Monday, April 23, 2012

TSM 6.1 & 6.2 DB2 Issue

I had a TSM server crash mutliple times over the course a week and after working with Tivoli support and sending them the core files, it was determined that the following error was the cause. Interesting, in that I never thought about the connections from TSM to the DB2 DB. So to summarize, the current connection from TSM to DB2 is not a TCP based but IPC and AIX has a limitation of 1024 IPC connections to DB2 otherwise the application in question (TSM in this case) can crash. The following link has directions on how to convert TSM to DB2 connections to TCP to eliminate this issue.

Friday, March 30, 2012

TSM Server 5.5, 6.1, & 6.2 Bug

I figured I best share with you all a bug I have experienced with TSM Server version 6.2.2 that has resulted in the TSM instance core dumping. The problem stems from TSM being unable to mount a scratch tape with, in our case, a TSM storage agent. When the mount fails it seems TSM lists an internal server error then core dumps a few seconds later.  The fix is in 6.2.3 and higher. It also affects 5.5 and 6.1 versions, check this technote for further details.

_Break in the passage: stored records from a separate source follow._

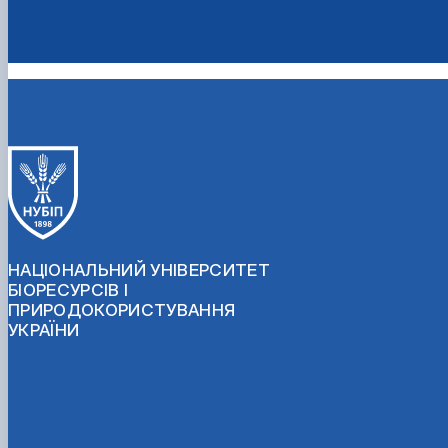
НАЦІОНАЛЬНИЙ УНІВЕРСИТЕТ
БІОРЕСУРСІВ І
ПРИРОДОКОРИСТУВАННЯ
УКРАЇНИ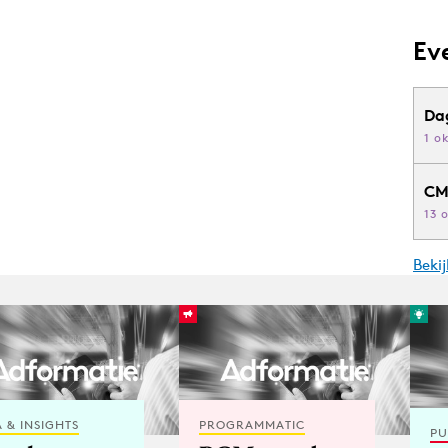
Ev
Da
1 o
CM
13 
Beki
 & INSIGHTS
PROGRAMMATIC
PU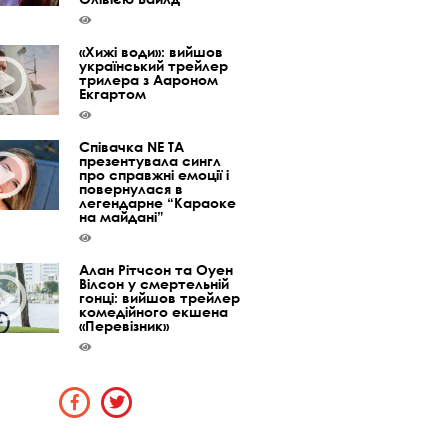
«Хижі води»: вийшов
український трейлер
трилера з Аароном
Екгартом
Співачка NE TA
презентувала сингл
про справжні емоції і
повернулася в
легендарне “Караоке
на майдані”
Алан Рітчсон та Оуен
Вілсон у смертельній
гонці: вийшов трейлер
комедійного екшена
«Перевізник»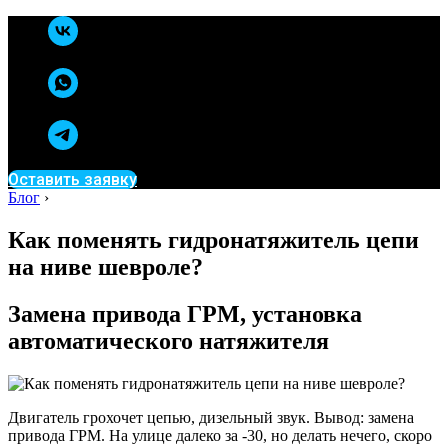
Оставить заявку
Блог
›
Как поменять гидронатяжитель цепи
на ниве шевроле?
Замена привода ГРМ, установка
автоматического натяжителя
Двигатель грохочет цепью, дизельный звук. Вывод: замена
привода ГРМ. На улице далеко за -30, но делать нечего, скоро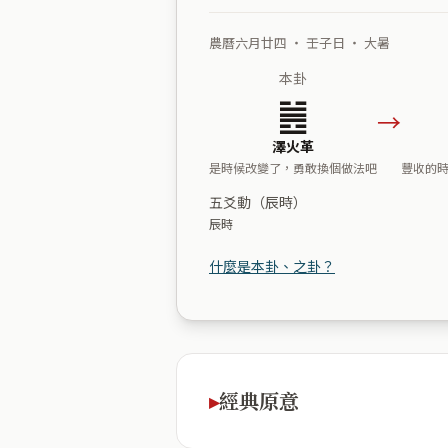
農曆六月廿四 ・ 壬子日 ・ 大暑
本卦
䷰
→
澤火革
是時候改變了，勇敢換個做法吧
豐收的
五爻動（辰時）
辰時
什麼是本卦、之卦？
經典原意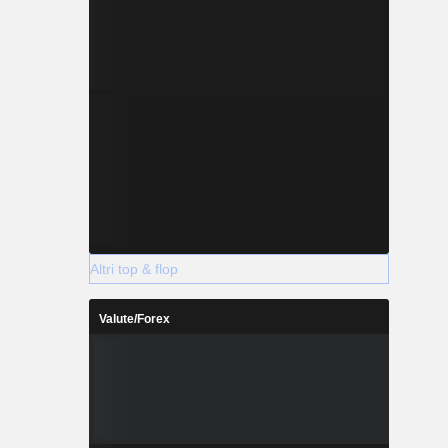
Altri top & flop
Valute/Forex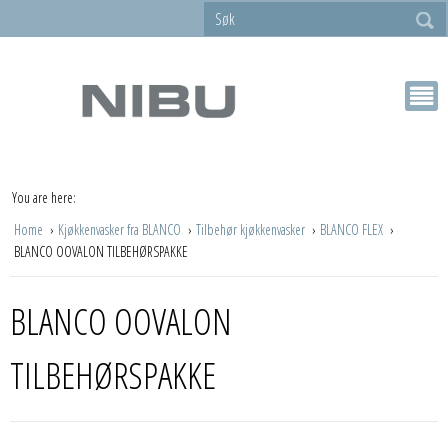
You are here:
Home
Kjøkkenvasker fra BLANCO
Tilbehør kjøkkenvasker
BLANCO FLEX
BLANCO OOVALON TILBEHØRSPAKKE
BLANCO OOVALON
TILBEHØRSPAKKE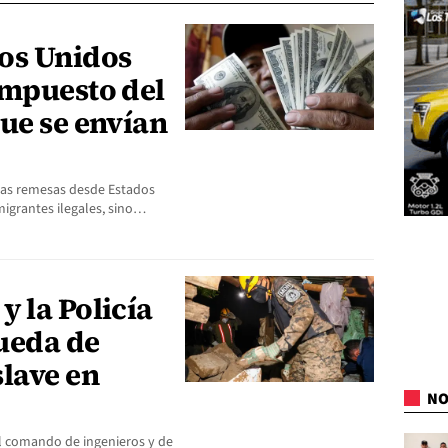
os Unidos
impuesto del
ue se envían
 las remesas desde Estados
migrantes ilegales, sino…
 la Policía
ueda de
lave en
NO
del comando de ingenieros y de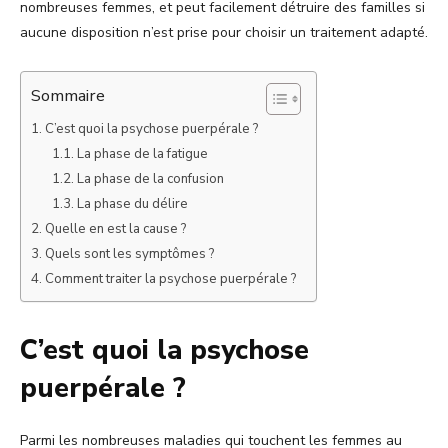
nombreuses femmes, et peut facilement détruire des familles si
aucune disposition n’est prise pour choisir un traitement adapté.
Sommaire
C’est quoi la psychose puerpérale ?
La phase de la fatigue
La phase de la confusion
La phase du délire
Quelle en est la cause ?
Quels sont les symptômes ?
Comment traiter la psychose puerpérale ?
C’est quoi la psychose
puerpérale ?
Parmi les nombreuses maladies qui touchent les femmes au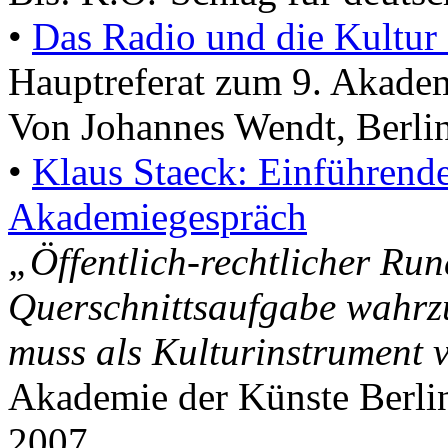
•
Das Radio und die Kultur 
Hauptreferat zum 9. Akade
Von Johannes Wendt, Berlin
•
Klaus Staeck: Einführend
Akademiegespräch
„Öffentlich-rechtlicher Run
Querschnittsaufgabe wahr
muss als Kulturinstrument 
Akademie der Künste Berlin
2007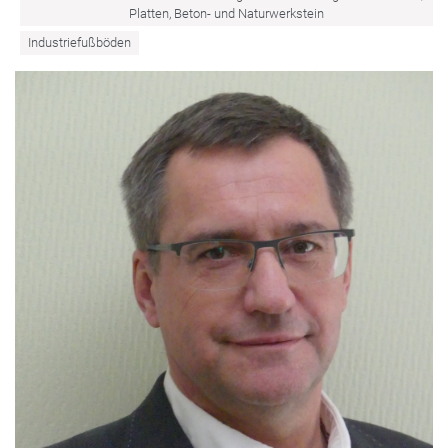
Platten, Beton- und Naturwerkstein
Industriefußböden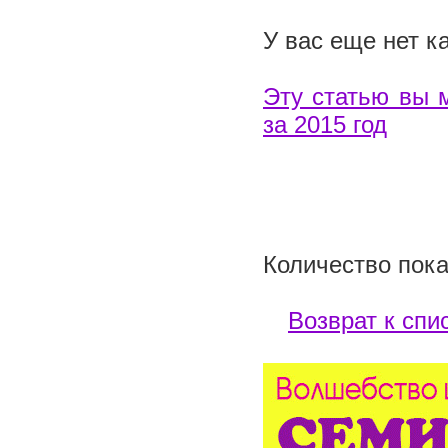
У вас еще нет к
Эту статью вы 
за 2015 год
Количество пока
Возврат к спи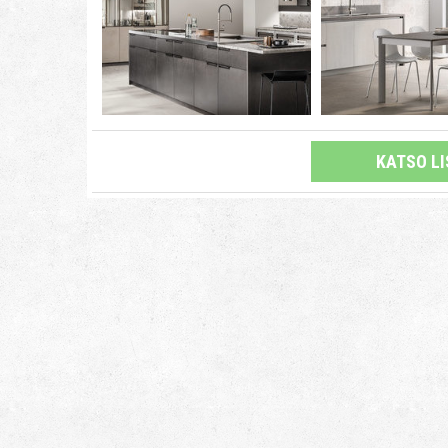
KATSO L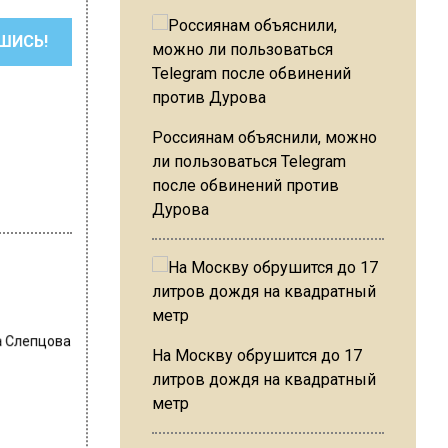
ШИСЬ!
Россиянам объяснили, можно
ли пользоваться Telegram
после обвинений против
Дурова
 Слепцова
На Москву обрушится до 17
литров дождя на квадратный
метр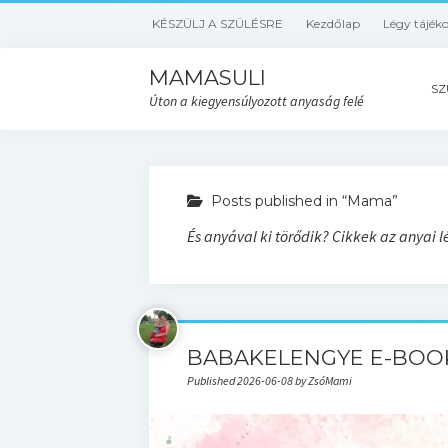
KÉSZÜLJ A SZÜLÉSRE
Kezdőlap
Légy tájék
MAMASULI
SZ
Úton a kiegyensúlyozott anyaság felé
Posts published in “Mama”
És anyával ki törődik? Cikkek az anyai l
BABAKELENGYE E-BOO
Published 2026-06-08 by ZsóMami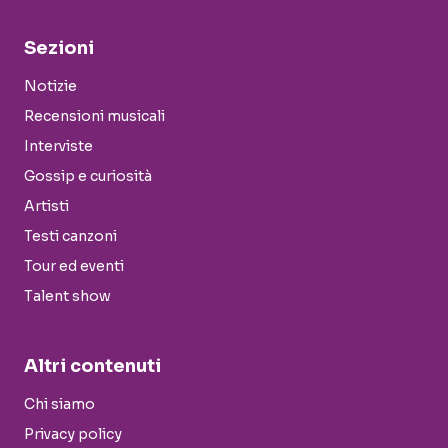
Sezioni
Notizie
Recensioni musicali
Interviste
Gossip e curiosità
Artisti
Testi canzoni
Tour ed eventi
Talent show
Altri contenuti
Chi siamo
Privacy policy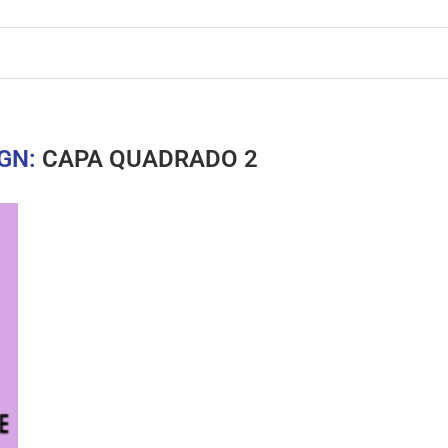
GN:
CAPA QUADRADO 2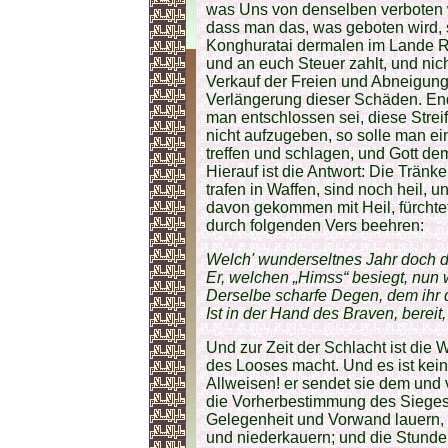
Welch' wunderseltnes Jahr doch d
Er, welchen „Himss“ besiegt, nun w
Derselbe scharfe Degen, dem ihr d
Ist in der Hand des Braven, bereit
Und zur Zeit der Schlacht ist die
des Looses macht. Und es ist keine
Allweisen! er sendet sie dem und v
die Vorherbestimmung des Sieges 
Gelegenheit und Vorwand lauern,
und niederkauern; und die Stunde 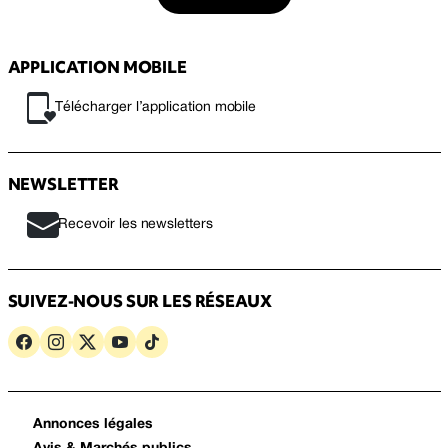
APPLICATION MOBILE
Télécharger l’application mobile
NEWSLETTER
Recevoir les newsletters
SUIVEZ-NOUS SUR LES RÉSEAUX
Annonces légales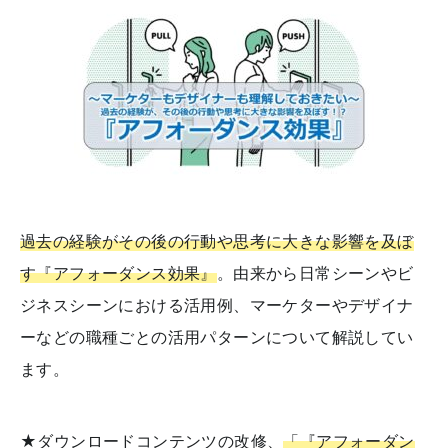
過去の経験がその後の行動や思考に大きな影響を及ぼ
す『アフォーダンス効果』
。由来から日常シーンやビ
ジネスシーンにおける活用例、マーケターやデザイナ
ーなどの職種ごとの活用パターンについて解説してい
ます。
★ダウンロードコンテンツの改修、
「『アフォーダン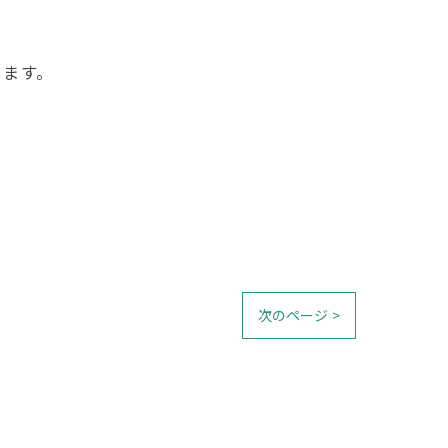
ります。
次のページ >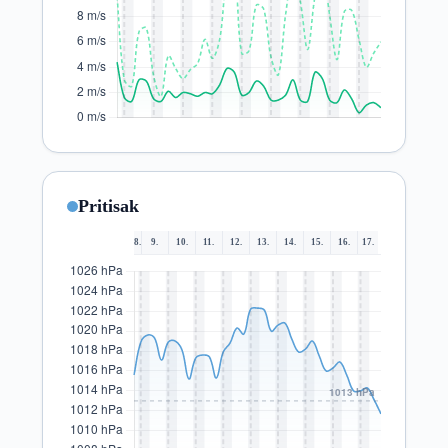
Pritisak
8.
9.
10.
11.
12.
13.
14.
15.
16.
17.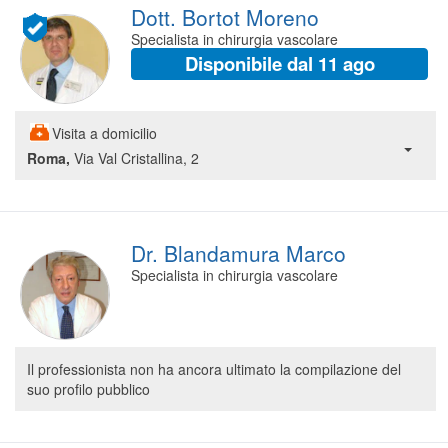
Dott. Bortot Moreno
Specialista in chirurgia vascolare
Disponibile dal 11 ago
Visita a domicilio
Roma,
Via Val Cristallina, 2
Dr. Blandamura Marco
Specialista in chirurgia vascolare
Il professionista non ha ancora ultimato la compilazione del
suo profilo pubblico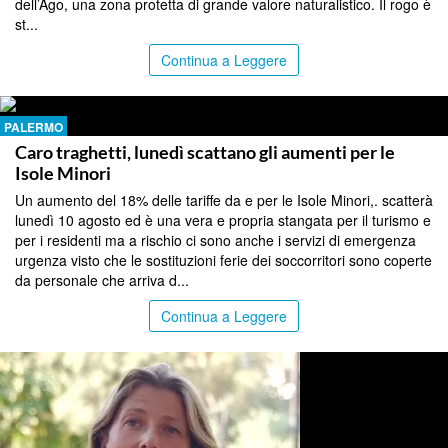
dell’Ago, una zona protetta di grande valore naturalistico. Il rogo è
st...
Continua a Leggere
PALERMO
Caro traghetti, lunedì scattano gli aumenti per le
Isole Minori
Un aumento del 18% delle tariffe da e per le Isole Minori,. scatterà
lunedì 10 agosto ed è una vera e propria stangata per il turismo e
per i residenti ma a rischio ci sono anche i servizi di emergenza
urgenza visto che le sostituzioni ferie dei soccorritori sono coperte
da personale che arriva d...
Continua a Leggere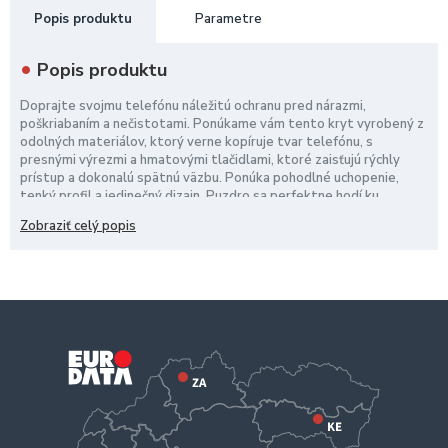
Popis produktu
Parametre
Popis produktu
Doprajte svojmu telefónu náležitú ochranu pred nárazmi,
poškriabaním a nečistotami. Ponúkame vám tento kryt vyrobený z
odolných materiálov, ktorý verne kopíruje tvar telefónu, s
presnými výrezmi a hmatovými tlačidlami, ktoré zaisťujú rýchly
prístup a dokonalú spätnú väzbu. Ponúka pohodlné uchopenie,
tenký profil a jedinečný dizajn. Puzdro sa perfektne hodí ku
každému jednotlivému zariadeniu a nájdete ho v širokej škále
Zobraziť celý popis
farieb, ktoré upútajú vašu pozornosť.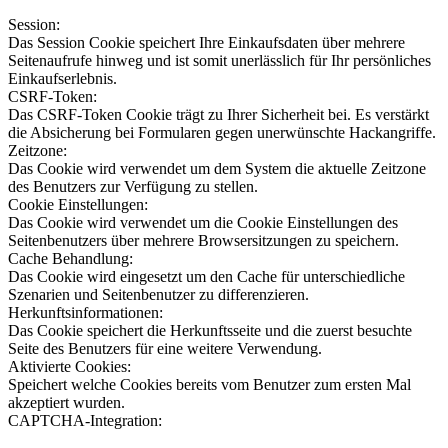
Session:
Das Session Cookie speichert Ihre Einkaufsdaten über mehrere
Seitenaufrufe hinweg und ist somit unerlässlich für Ihr persönliches
Einkaufserlebnis.
CSRF-Token:
Das CSRF-Token Cookie trägt zu Ihrer Sicherheit bei. Es verstärkt
die Absicherung bei Formularen gegen unerwünschte Hackangriffe.
Zeitzone:
Das Cookie wird verwendet um dem System die aktuelle Zeitzone
des Benutzers zur Verfügung zu stellen.
Cookie Einstellungen:
Das Cookie wird verwendet um die Cookie Einstellungen des
Seitenbenutzers über mehrere Browsersitzungen zu speichern.
Cache Behandlung:
Das Cookie wird eingesetzt um den Cache für unterschiedliche
Szenarien und Seitenbenutzer zu differenzieren.
Herkunftsinformationen:
Das Cookie speichert die Herkunftsseite und die zuerst besuchte
Seite des Benutzers für eine weitere Verwendung.
Aktivierte Cookies:
Speichert welche Cookies bereits vom Benutzer zum ersten Mal
akzeptiert wurden.
CAPTCHA-Integration: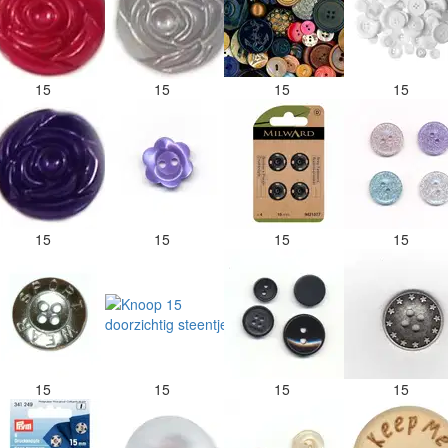
15
15
15
15
15
15
15
15
15
15
15
15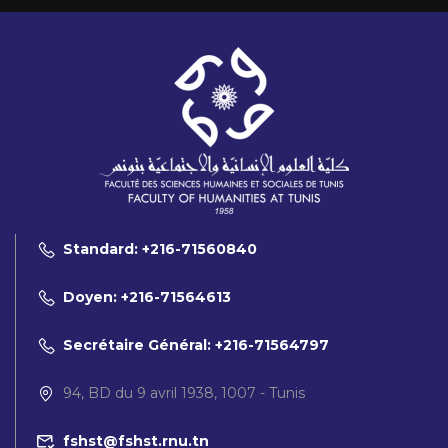
Standard: +216-71560840
Doyen: +216-71564613
Secrétaire Général: +216-71564797
94, BD du 9 avril 1938, 1007 - Tunis
fshst@fshst.rnu.tn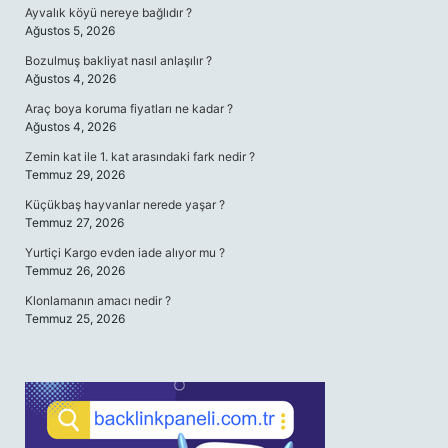
Ayvalık köyü nereye bağlıdır ?
Ağustos 5, 2026
Bozulmuş bakliyat nasıl anlaşılır ?
Ağustos 4, 2026
Araç boya koruma fiyatları ne kadar ?
Ağustos 4, 2026
Zemin kat ile 1. kat arasındaki fark nedir ?
Temmuz 29, 2026
Küçükbaş hayvanlar nerede yaşar ?
Temmuz 27, 2026
Yurtiçi Kargo evden iade alıyor mu ?
Temmuz 26, 2026
Klonlamanın amacı nedir ?
Temmuz 25, 2026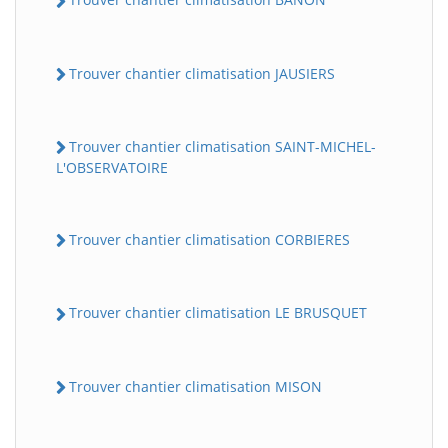
Trouver chantier climatisation JAUSIERS
Trouver chantier climatisation SAINT-MICHEL-
L'OBSERVATOIRE
Trouver chantier climatisation CORBIERES
Trouver chantier climatisation LE BRUSQUET
Trouver chantier climatisation MISON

Warning: This update has a bug also concerning Data Domain that causes errors if the defined VTL has more than 4400 slots. So when we upgraded the server to fix the LAN-Free bug we inadvertently encountered this bug.

Update: Here is the APAR listing for the Data Domain VTL slot bug in TSM 6.2.x

Wednesday, February 1, 2012

TSM Server 6.x - Move OS's

An interesting question was asked on ADSM.org on whether TSM 6.x could be moved from Windows to AIX since the DB is now DB2. I know DB2 has the db2move utility, but would TSM support this? Could you run that and copy all your needed config files? My thinking is that TSM still has too many distinct nuances that set it apart from real DB2 that it would not work, but I haven't heard whether it is supported. Anyone out there tried it?

Monday, January 23, 2012

TSM Backup Issue

Anyone had an issue where their backups were extremely slow and their Interrupts were huge? I've got 400GB DB's taking 40hrs to backup over a 4 port Ether-channel connection. No errors in my AIX errpt and the network guys are telling me they don't think it's them. Any suggestions on what to look at are appreciated.  Below is an example when I run entstat.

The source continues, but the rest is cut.